Agent and Distributor - Differences and Preference for Non-Exclusive Distribution Agreements

This defines why scientific instrument company  prefers non-exclusive distribution relationships and avoids agent relationships.

  • Introduction
  • Differences
    • Agents
    • Distributors
  • Preference for Distribution Relationships
  • Scientific Instrument Company's Strong Preference for Non-Exclusiveness

Introduction

In particular in countries where scientific instrument company has no market organization, company usually uses third parties to sell its products. company prefers non-exclusive distribution relationships and avoids agent relationships for different reasons. The difference between agents and distributors are explained below. It should be aware that the structure of the relationship is key for determining the nature of the relationship and not how a respective written agreement names or describes the relationship.

There may be slight differences in the interpretation of what is an agent, distributor, importer between certain legislations but in general the following can be applied:

Differences

There is a fundamental legal difference between agents and distributors. An agent negotiates on company’s behalf and may be entitled to create a legal relationship between company and the customer. A distributor buys goods on its own account from us and resells them to customers. It is the distributor which has the sale contract with the customer not company – the distributor takes on the financial risk of not being able to sell the product. An agent acting for a company that sells products will market, present and represent the product manufacturer in the marketplace. A distributor buys the products from the manufacturer (company), and re-sells the product to the end user. The relationship between a distributor and the manufacturer is of a principal to principal and the manufacturer is not responsible for and / or bound by the acts of the distributor while in an agency relationship the company being the prinicipal is primarily responsible for the acts of the agent.

  Agents

Agents seek out potential customers and may be used to facilitate and promote company’s products in their respective markets. Agents may be paid a salary, a retainer, a commission or a combination of all three but unlike importers/distributors, they do not take legal possession of any goods. An agent, is a person who has authority, expressly or implied, to create legal relationships between another, known as a "principal" (in this case scientific instrument company) and third parties.
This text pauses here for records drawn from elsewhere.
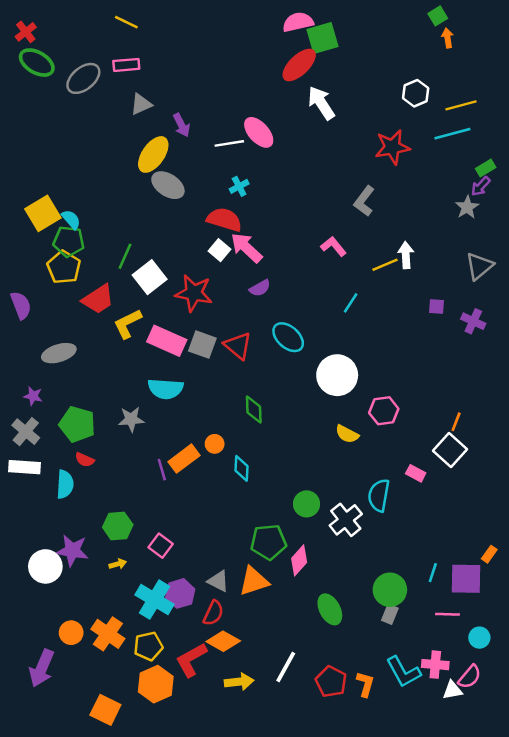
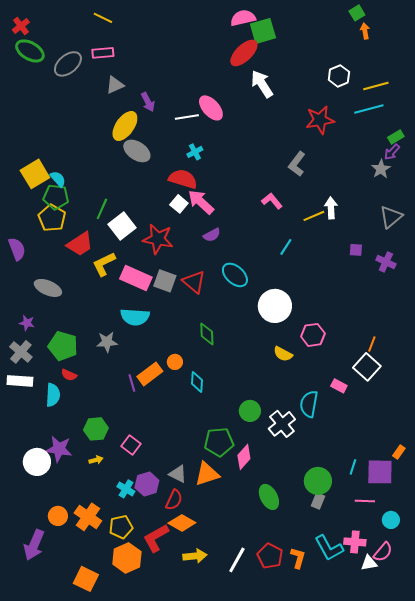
gray ellipse: (59, 353) -> (48, 288), turned 40
cyan cross: (154, 600) -> (126, 489), size x0.6
white line: (286, 667) -> (237, 560), moved

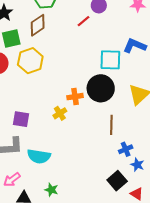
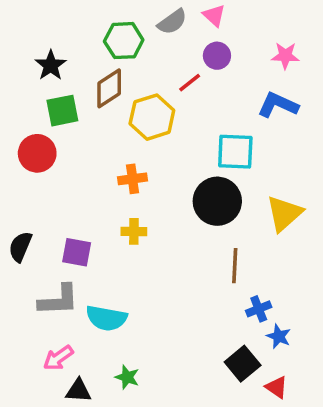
blue L-shape: (135, 46) -> (278, 105), moved
yellow hexagon: (30, 61) -> (152, 117), moved
orange cross: (75, 97) -> (133, 179), moved
yellow cross: (60, 113) -> (134, 231), moved, turned 32

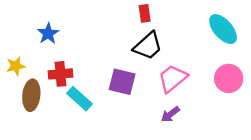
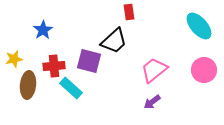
black trapezoid: (148, 46) -> (114, 41), moved
purple square: (122, 82) -> (89, 61), moved

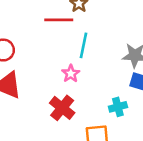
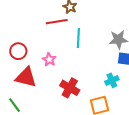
pink star: (71, 74) -> (49, 60), moved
The principal typically remains directly liable for the actions of its agent. In practical terms, this means company can be held responsible for the actions of its agents. The use of agents who made inappropriate payments to third parties to obtain business has caused company significant damage.

  Distributors

Distributors solely import goods for resale to other companies in the distribution chain and take legal possession of goods.  Distributors take legal possession of goods and pay company for them. They are usually obliged under the terms of their agreement with company to carry inventory/demo goods and to provide after-sales service where necessary. Unlike agents, distributors buy the product directly from company and distribute it in the market.  While an agent can be called the company’s representative, a distributor cannot be called so, because the distributor first buys the product and then resells it.

Preference for Distribution Relationships

Company strongly prefers non-exclusive distributors wherever possible. The main reasons are:

  • Lower risk concerning compliance with certain legal obligations like anti-corruption laws
  • Lower financial risks
  • Fewer own resources necessary, and less relationship management necessary compared to agency relationships
  • In contrast to agency relationships, in most jurisdiction there is no compensation due in case of termination
  • More flexibility

Scientific Instrument Company's Strong Preference for Non-Exclusiveness

While company do not strictly forbid exclusive distributor (or agency) agreements, company do strongly prefer to avoid them. Company have good reasons for this strong preference, mainly our experience that with the passage of time, even the most solid performers can deteriorate. Having exclusive arrangements virtually eliminates our flexibility to respond, and company have paid high sums to terminate non-performing exclusive partners. The main reasons are therefore:

  • Lower financial risks; in particular in contrast to exclusive distribution relationships, in many jurisdictions where a compensation is due in case of termination of distribution agreements, this does usually not apply to the termination of non-exclusive distribution relationships
  • More flexibility (in appointing other distributors and in selling ourselves)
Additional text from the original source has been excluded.